Nach aktuellen Schätzungen werden 2013 bundesweit nur etwa 8,4 Millionen Hektoliter Weinmost geerntet. Damit läge der Ertrag sieben Prozent unter dem des Vorjahres und neun Prozent unter dem zehnjährigen Mittel von 9,26 Millionen Hektolitern. Die Winzer in einigen Anbaugebieten haben bereits angekündigt, die Preise zu erhöhen.

„Der erhoffte goldene Oktober hat sich nicht eingestellt“, sagte Büscher. In den meisten Regionen sei die Lese inzwischen so gut wie abgeschlossen. Unter anderem an der Mosel, an der Nahe und im Rheingau hingen jedoch noch Trauben im Weinberg für die Produktion edelsüßer Spezialitäten. Die einzelnen Betriebe seien sehr unterschiedlich von den Ausfällen betroffen. Sortiere ein Spitzenweingut sehr penibel alle faulen Trauben heraus, seien Mengeneinbußen von bis zur Hälfte eines Durchschnittsjahrgangs möglich.

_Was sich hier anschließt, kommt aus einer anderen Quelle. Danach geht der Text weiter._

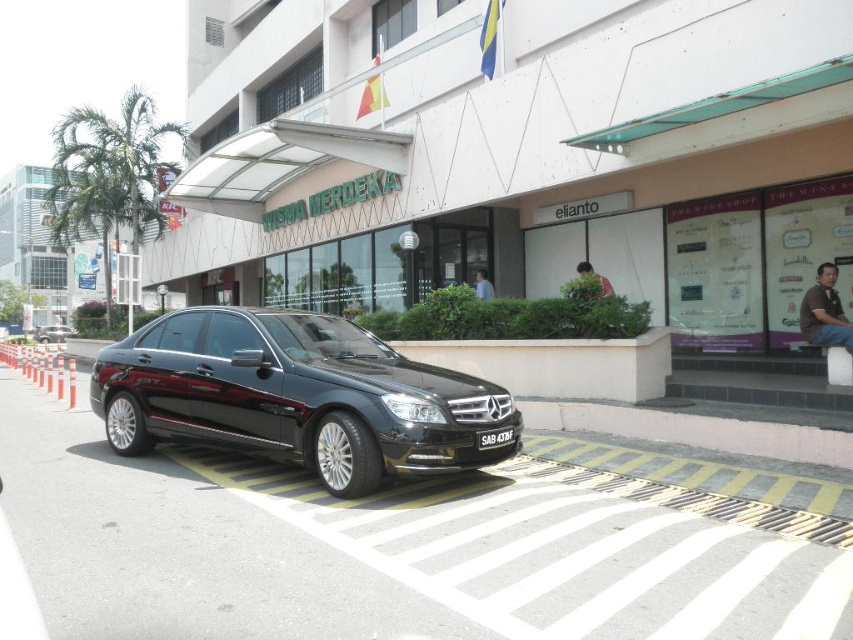 Between point (489, 444) and point (476, 288), which one is positioned behind?

Point (476, 288)

Which is more to the left, black plastic license plate at center or dark brown leather jacket at center?

Positioned to the left is black plastic license plate at center.

Is point (488, 432) positioned before point (488, 289)?

That is True.

I want to click on black plastic license plate at center, so [495, 438].

Between point (347, 355) and point (492, 435), which one is positioned behind?

Point (347, 355)

Does point (392, 438) come closer to viewer compared to point (503, 440)?

Yes, point (392, 438) is in front of point (503, 440).

Measure the distance between point (193, 400) and camera.

The distance of point (193, 400) from camera is 7.18 meters.

Image resolution: width=853 pixels, height=640 pixels. I want to click on black metallic car at center, so click(294, 396).

Between brown leather shirt at right and black plastic license plate at center, which one appears on the right side from the viewer's perspective?

brown leather shirt at right

Does brown leather shirt at right have a smaller size compared to black plastic license plate at center?

Actually, brown leather shirt at right might be larger than black plastic license plate at center.

The width and height of the screenshot is (853, 640). Identify the location of brown leather shirt at right. (824, 310).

Unter der schlechten Witterung im Frühjahr hatten laut Büscher besonders die Burgundersorten gelitten, da deren Blüten empfindlicher reagieren. Viele Winzer in Baden - mit ihrem hohen Burgunderanteil - müssten größere Ausfälle verkraften. Bei einer schlechten Blüte setzt die Rebe weniger Beeren an.

In Rheinhessen, Franken und Sachsen rechnen die Weingüter laut DWI mit einem mittleren Ertrag auf Vorjahresniveau. An der Ahr und in der Saale-Unstrut-Region komme man nach besonders kleinen 2012er Ernten mit einem Plus von rund einem Drittel bis zu einer Hälfte wieder auf einen Durchschnittswert. Schlechter sieht es an der Mosel aus, wo mit Einbußen von rund einem Viertel im Vergleich zum langjährigen Mittel gerechnet wird.